In contrast, I’m right here, right in front of her. And she still prioritizes her absentee husband over me. What else am I supposed to conclude other than that she doesn’t love me?
And yet, you know what’s even more pathetic than a woman who doesn’t love her daughter? Underneath the eye rolls and the bratty behavior, I love her. The woman who deserted me.
And I would give anything if her lies could be truth.
4
My mother leaves the room to answer the door. I stick my arms into the jacket, and the heated rubber molds around my forearms and biceps. What’s it going to be this time? My very own self-driving car. More credits than I could spend in a lifetime. Admittance into the top uni programs for…what, exactly? Do they have university degrees for rappelling or, I don’t know, parkour?
I sigh, remembering Logan’s words about applying myself. For a moment, I wish I were part of Callie’s generation. They, at least, weren’t plagued by the unknown. They didn’t have to choose an area of study—because their future memories chose one for them.
Just as quickly, the envy disappe
ars. Future memory was great when it worked. But when it didn’t…well, that’s exactly why I’m in this predicament today. With Chairwoman Dresden making me offers I can’t turn down—and me turning them down.

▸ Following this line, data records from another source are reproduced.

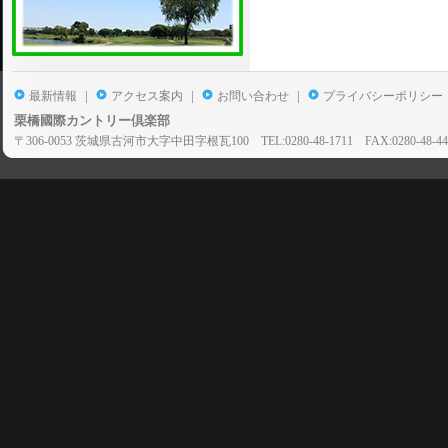
|
|
|
最新情報
アクセス案内
お問い合わせ
プライバシーポリシー
栗橋國際カントリー倶楽部
〒306-0053 茨城県古河市大字中田字根瓦100 TEL:0280-48-1711 FAX:0280-48-44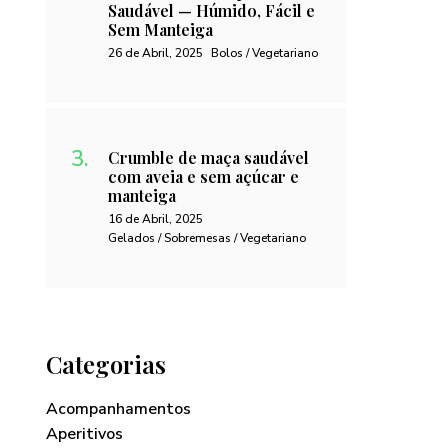
Saudável — Húmido, Fácil e
Sem Manteiga
26 de Abril, 2025
Bolos / Vegetariano
Crumble de maça saudável
com aveia e sem açúcar e
manteiga
16 de Abril, 2025
Gelados / Sobremesas / Vegetariano
Categorias
Acompanhamentos
Aperitivos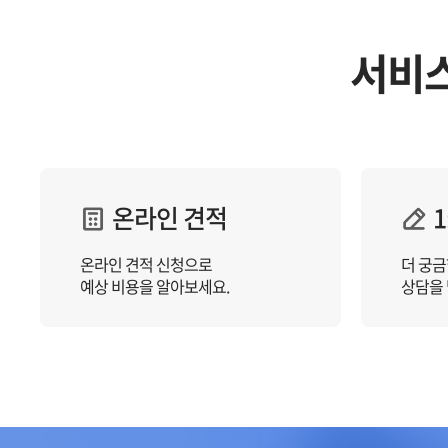
서비
온라인 견적
1
온라인 견적 신청으로
더 궁금
예상 비용을 알아보세요.
상담을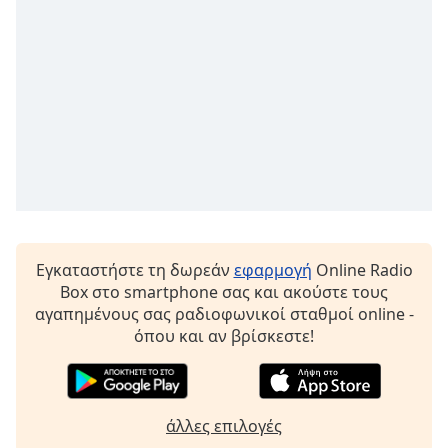
Beginning
of
dialog
window.
Escape
will
cancel
and
close
the
window.
Text
Εγκαταστήστε τη δωρεάν
εφαρμογή
Online Radio
Color
Box στο smartphone σας και ακούστε τους
αγαπημένους σας ραδιοφωνικοί σταθμοί online -
όπου και αν βρίσκεστε!
Opacity
Text
άλλες επιλογές
Background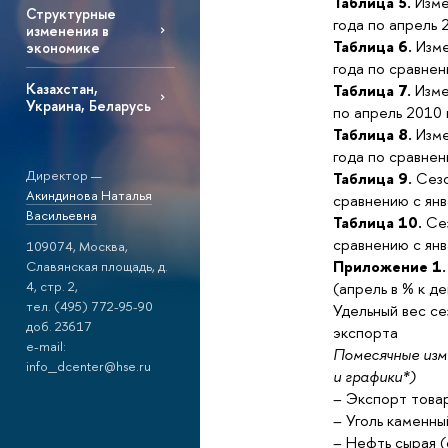
Таблица 5.
Изме
Структурные
года по апрель 
изменения в
Таблица 6.
Изме
экономике
года по сравне
Казахстан,
Таблица 7.
Изме
Украина, Беларусь
по апрель 2010 
Таблица 8.
Изме
года по сравне
Директор —
Таблица 9.
Сезо
Акиндинова Наталья
сравнению с ян
Васильевна
Таблица 10.
Сез
сравнению с ян
109074, Москва,
Приложение 1.
Славянская площадь, д.
4, стр. 2,
(апрель в % к д
тел. (495) 772-95-90
Удельный вес с
доб. 23617
экспорта
e-mail:
Помесячные изм
info_dcenter@hse.ru
и графики*)
– Экспорт това
– Уголь каменн
– Нефть сырая 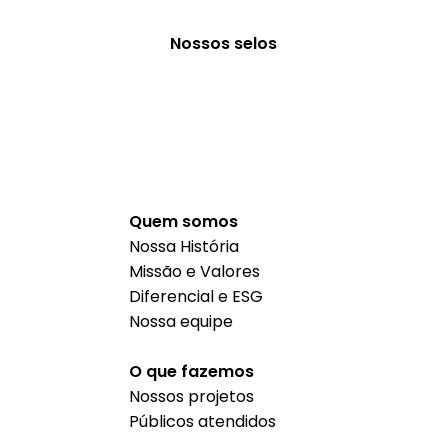
Nossos selos
Quem somos
Nossa História
Missão e Valores
Diferencial e ESG
Nossa equipe
O que fazemos
Nossos projetos
Públicos atendidos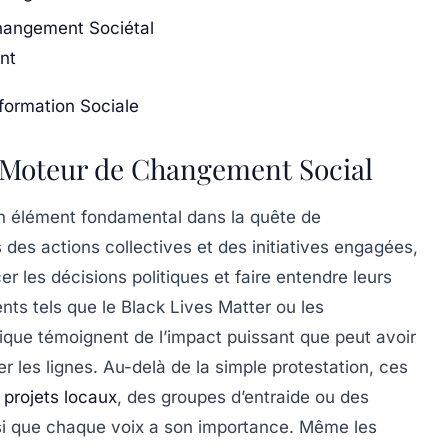
Changement Sociétal
nt
formation Sociale
n Moteur de Changement Social
élément fondamental dans la quête de
 des actions collectives et des initiatives engagées,
cer les
décisions politiques
et faire entendre leurs
ts tels que le
Black Lives Matter
ou les
ique témoignent de l’impact puissant que peut avoir
er les lignes. Au-delà de la simple protestation, ces
s
projets locaux
, des groupes d’entraide ou des
si que chaque voix a son importance. Même les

I zip up the jacket over my pajama top just as Dresden strides into the room, her icicle heels clinking against the tile.
My mother isn’t with her. Figures. She’s been conveniently absent during all my conversations with the chairwoman.
She doesn’t blink at my attire. “Jessa, so good to see you,” she coos, as if we’re great friends and this is a social visit.
“The answer is no.”
“You haven’t heard the question.”
“Doesn’t matter.” My voice is steady, even though my knees, my fingers, my shoulders shake. “The answer is still no.”
“You might want to hear me out, Jessa.” Her tone turns as clipped as her shoes. “I’m giving you the opportunity to do something selfless for a change.” She walks overs to my desk and plucks up one of my black chips. No doubt it contains vids of a hoverboarder performing tricks. Dropping the chip, she turns and crashes right into the transport tube that delivers packages to the cottage. I snicker. The tube’s made of clear plastic and is as wide as I am. There’s no way she should’ve missed it, but I guess even the chairwoman makes mistakes.
She straightens slowly. “It seems a position has opened up for a medical assistant, and we think your mother would be perfect for the job.”
“Oh, really?” I could mention the crash—in fact I’m dying to—but I don’t. “Even though she hasn’t worked in that position in two decades?”
“Through no fault of her own. There was no one better at her job than your mom. But then these young upstarts showed up with data chips revealing successful futures as medical assistants. Your mother couldn’t compete, no matter how competent she was. She had no data chip, and back then, no future memory meant no job.”
“You don’t have to tell me about my mother’s life,” I say.